Oui, le scénario est digne des plus grands matches de l'histoire. Timorés, presque apeurés face à une Espagne qui restait sur huit victoires de suite face aux Bleus, dont un quart de finale aux Jeux olympiques terminé dans la confusion, l'équipe de France prenait l'eau de toute part et encaissait 34 points en première mi-temps, en en inscrivant seulement 20, dont 14 du seul TP ! La messe semblait dite, mais c'était sans compter sans la rage de vaincre du futur marié, et des anciens, Boris Diaw et Florent Pietrus, qui portent les Bleus et courent après un titre majeur depuis 10 ans maintenant. Méconnaissables, portés par ses vieux briscards et ses jeunes pousses comme Antoine Diot, les Bleus entamaient une folle remontée, pour pousser les Espagnols en prolongation, et finalement passer devant... Une victoire à l'arrachée (75-72) pour une seconde finale d'un championnat d'Europe de suite, alors que les Bleus n'ont mené que 33 secondes dans tout le match ! Une performance inimaginable et une conclusion inespérée et inattendue qui laissaient Tony Parker, Nicolas Batum et les autres éclater de joie, sautant sur le parquet, se tombant dans les bras les uns des autres, évacuant des années de frustrations (3 défaites en 16 confrontations avec l'Espagne depuis 2001). Le meneur des Spurs et leader des Bleus laissaient même couler quelques larmes en fin de rencontre...

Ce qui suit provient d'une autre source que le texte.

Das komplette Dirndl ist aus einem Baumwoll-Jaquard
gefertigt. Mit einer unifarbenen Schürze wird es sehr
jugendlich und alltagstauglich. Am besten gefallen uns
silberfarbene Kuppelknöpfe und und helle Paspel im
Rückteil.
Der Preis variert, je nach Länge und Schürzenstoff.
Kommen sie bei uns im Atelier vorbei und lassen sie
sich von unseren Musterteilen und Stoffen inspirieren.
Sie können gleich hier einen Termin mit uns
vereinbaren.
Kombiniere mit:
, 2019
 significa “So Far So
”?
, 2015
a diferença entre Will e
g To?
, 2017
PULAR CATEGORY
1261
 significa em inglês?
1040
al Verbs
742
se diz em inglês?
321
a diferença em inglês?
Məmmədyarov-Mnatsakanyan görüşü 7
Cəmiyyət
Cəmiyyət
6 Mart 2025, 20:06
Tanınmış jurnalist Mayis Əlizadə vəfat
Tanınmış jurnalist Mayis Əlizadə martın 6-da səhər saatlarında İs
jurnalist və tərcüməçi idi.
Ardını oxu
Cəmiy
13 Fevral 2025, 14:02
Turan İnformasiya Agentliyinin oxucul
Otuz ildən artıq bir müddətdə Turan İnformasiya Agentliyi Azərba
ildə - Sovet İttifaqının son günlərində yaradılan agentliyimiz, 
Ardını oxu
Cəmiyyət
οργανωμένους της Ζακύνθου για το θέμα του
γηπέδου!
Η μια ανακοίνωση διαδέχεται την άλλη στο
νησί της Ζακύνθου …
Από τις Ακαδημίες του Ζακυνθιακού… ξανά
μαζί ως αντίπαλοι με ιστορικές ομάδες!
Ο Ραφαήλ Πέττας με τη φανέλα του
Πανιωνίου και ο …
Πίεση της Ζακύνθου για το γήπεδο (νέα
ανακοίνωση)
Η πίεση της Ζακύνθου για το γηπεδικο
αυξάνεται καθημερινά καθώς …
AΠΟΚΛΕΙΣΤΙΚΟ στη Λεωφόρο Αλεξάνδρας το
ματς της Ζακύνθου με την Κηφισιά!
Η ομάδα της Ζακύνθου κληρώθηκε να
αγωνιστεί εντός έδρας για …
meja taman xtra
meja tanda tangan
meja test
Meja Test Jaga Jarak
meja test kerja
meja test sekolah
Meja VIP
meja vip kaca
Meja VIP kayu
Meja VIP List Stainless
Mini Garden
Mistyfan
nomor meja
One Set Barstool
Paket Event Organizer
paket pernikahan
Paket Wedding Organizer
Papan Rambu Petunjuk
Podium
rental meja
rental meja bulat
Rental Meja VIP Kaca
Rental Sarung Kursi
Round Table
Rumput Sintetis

"C'est une énorme victoire d'équipe. Chacun a apporté quelque chose au retour des vestiaires. Il fallait le faire ce match. L'Espagne est une équipe qui ne donne rien, qui a la culture de la gagne. On avait beau le savoir, on s'est laissé rentrer dedans. Cela prouve qu'on a encore une marge pour progresser", ajoutait TP. Chez les coéquipiers du meneur, l'heure était à l'euphorie, avant de vite se recentrer sur la finale de demain, face à la Lituanie. Alexis Ajinça, pivot titulaire en l'absence polémique de Joakim Noah : "Je savais que c'était le jour J. Ce soir, on a répondu présent, on n'a rien lâché quand on était dominé. Maintenant, on a battu l'équipe qui nous dominait à chaque fois, mais il faut surtout se dire que ce n'était que la demi-finale. On ne veut pas avoir fait tout ça pour perdre en finale."

Même son de cloche chez le vétéran Florent Pietrus (près de 160 matches avec les Bleus), qui apporta sa rage de vaincre en seconde période : "Ça fait deux finales de suite. C'est énorme, surtout qu'il ne devait pas y avoir grand monde qui pariait sur nous à la mi-temps. On a montré beaucoup de caractère et de courage pour revenir. C'est le match le plus incroyable que j'aie vécu dans ma carrière en bleu. J'avais des films qui me passaient par la tête. On est tous très fiers de notre équipe, on n'a jamais baissé les bras. Et maintenant, on y est. Quoi qu'il arrive, on aura une médaille, mais je pense vraiment que, cette année, pour nous, c'est notre chance, et on va aller chercher cette victoire."

Une occasion unique, peut-être la dernière, pour une génération dorée portée par un Tony Parker inarrêtable, et qui compte bien aller chercher le titre continental et nous offrir à nouveau de belles émotions.